Iran’s foreign ministry spokesman Esmail Baghaei provided the counter-frame: Tehran would be “demanding that the other side fulfil its commitments.”

Two delegations. Two entirely different assessments of whether the agreement is working. Same negotiating table.


FAQ

What is the US-Iran initial agreement?

The memorandum of understanding signed earlier this week commits both sides to an immediate end to hostilities on all fronts, including Lebanon, reopening of the Strait of Hormuz, a $300 billion Iranian reconstruction package, and US termination of all sanctions. A 60-day framework exists for negotiating a final deal covering the nuclear program and other outstanding issues.

Why is the Lebanon ceasefire important to the US-Iran deal?

The deal’s first clause requires termination of military operations on all fronts. Continued Israeli-Hezbollah clashes give Iran grounds to claim the US is not enforcing the agreement. If the Lebanon ceasefire collapses, Iran’s incentive to implement other provisions—including nuclear negotiations—weakens.

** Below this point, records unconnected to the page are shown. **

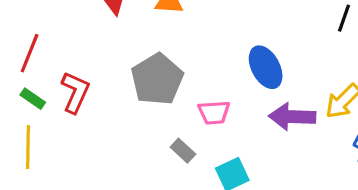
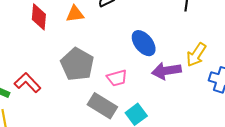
red L-shape: (75, 92) -> (28, 83), turned -56
gray rectangle: (183, 151) -> (102, 106), size x1.8

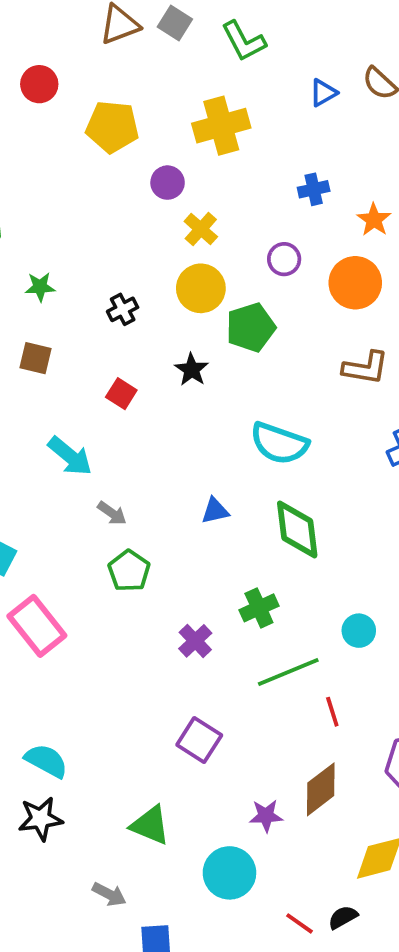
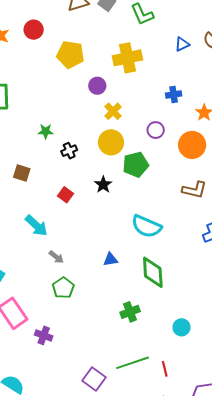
green star: (40, 287) -> (46, 131), moved
purple cross: (195, 641) -> (44, 335), moved, turned -30
green line: (288, 672) -> (133, 363), moved

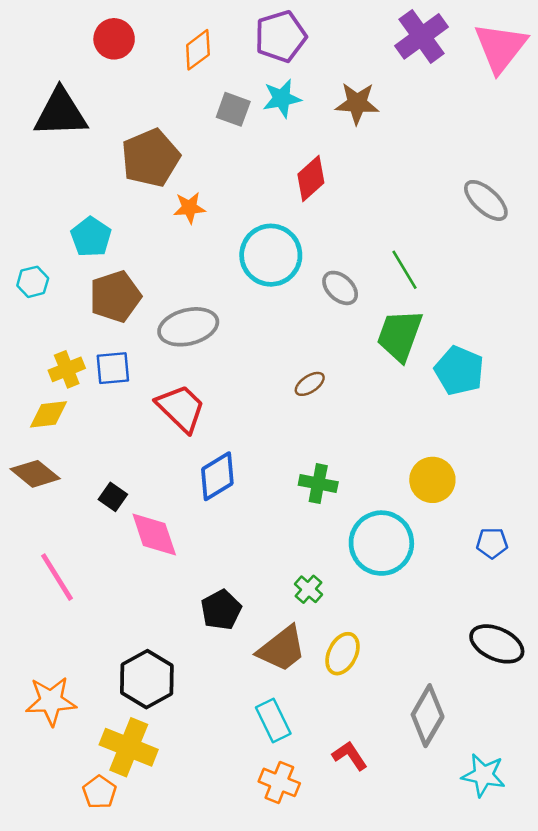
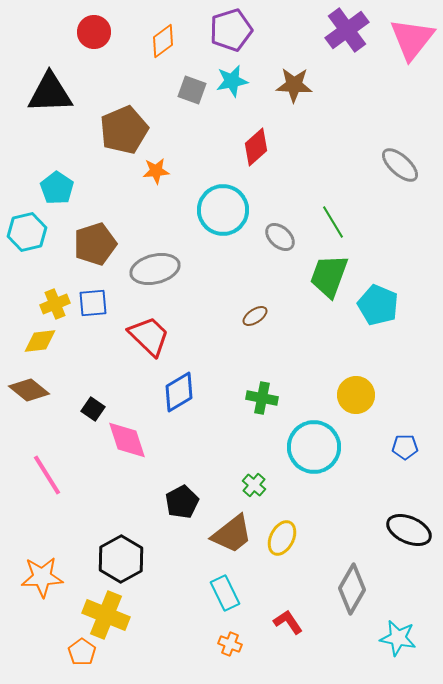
cyan pentagon: (91, 237) -> (57, 188), moved
cyan hexagon: (33, 282) -> (27, 232), size x1.5
orange cross: (279, 782) -> (230, 644), size x0.7

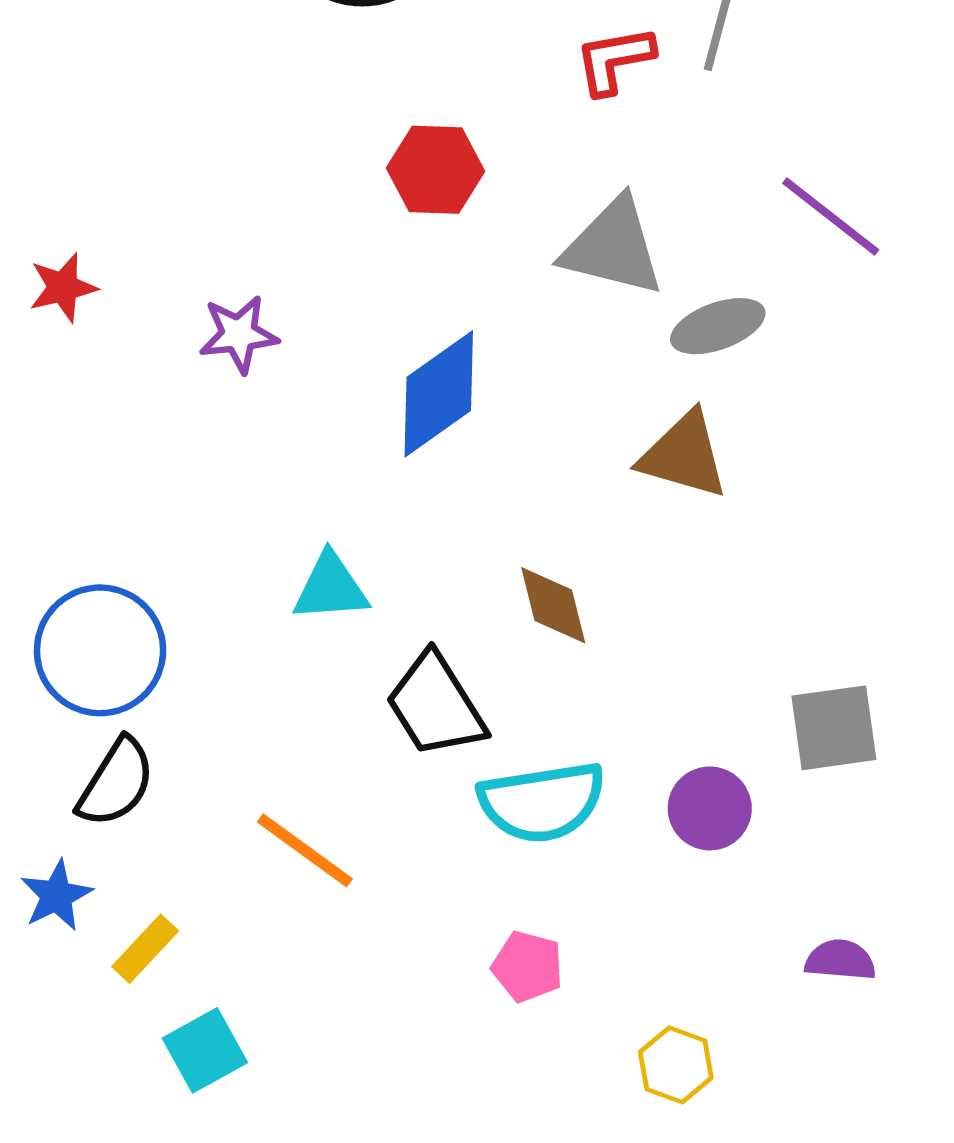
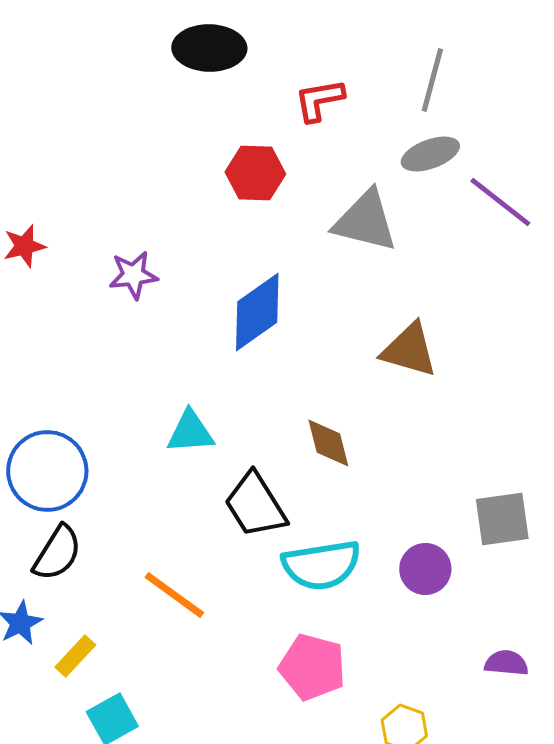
red L-shape: (615, 60) -> (319, 100), moved
gray ellipse: (718, 326) -> (430, 154), moved
pink pentagon: (527, 967) -> (312, 667), size x1.5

Is the Strait of Hormuz actually closed?

Partially. US Central Command says 55 ships transited on Saturday. Tracking data confirms vessels are passing through. But several tankers made U-turns, indicating shipping companies are reassessing risk. Iran’s claim creates enough uncertainty to disrupt insurance markets and energy prices without requiring a physical blockade.

What happens if the 60-day deadline expires without a final deal?

The initial agreement does not specify an enforcement mechanism. If negotiations fail, the ceasefire provisions could collapse entirely, the strait could close again, and the conflict that began on 28 February could resume. The 60-day clock started before the Switzerland talks began.

What role is Pakistan playing?

Pakistan hosted the previous US-Iran negotiations and acts as a mediator. Prime Minister Shehbaz Sharif and army chief Field Marshal Asim Munir are attending the Switzerland talks. Pakistan’s foreign ministry stated it will “support the implementation” of US-Iran understandings—a role evolving from facilitator toward guarantor.


What to Watch Next

The Switzerland talks are expected to produce a communique or roadmap. The real test is whether the Lebanon ceasefire becomes operational or remains performative. If Israeli strikes continue—and Hezbollah operations persist—Iran’s incentive structure collapses. Every civilian death in Lebanon becomes an argument in Tehran for why the deal was a trap.

The nuclear file remains unaddressed. Iran’s program advanced during the war. The IAEA needs access. Trust does not exist. The technical negotiations alone could consume the 60-day window.

The sanctions termination mechanism faces political obstacles in Washington. Congressional allies and European partners have demands not yet reflected in the initial agreement.

The straight dynamic is now permanent. Iran has demonstrated the ability to disrupt energy flows—or credibly claim to—and the US has demonstrated it will deny the disruption while markets react anyway. This pattern will repeat.

As our ongoing analysis of US-Iran diplomatic developments tracks, the gap between the agreement on paper and the reality on the ground is where this deal will be decided.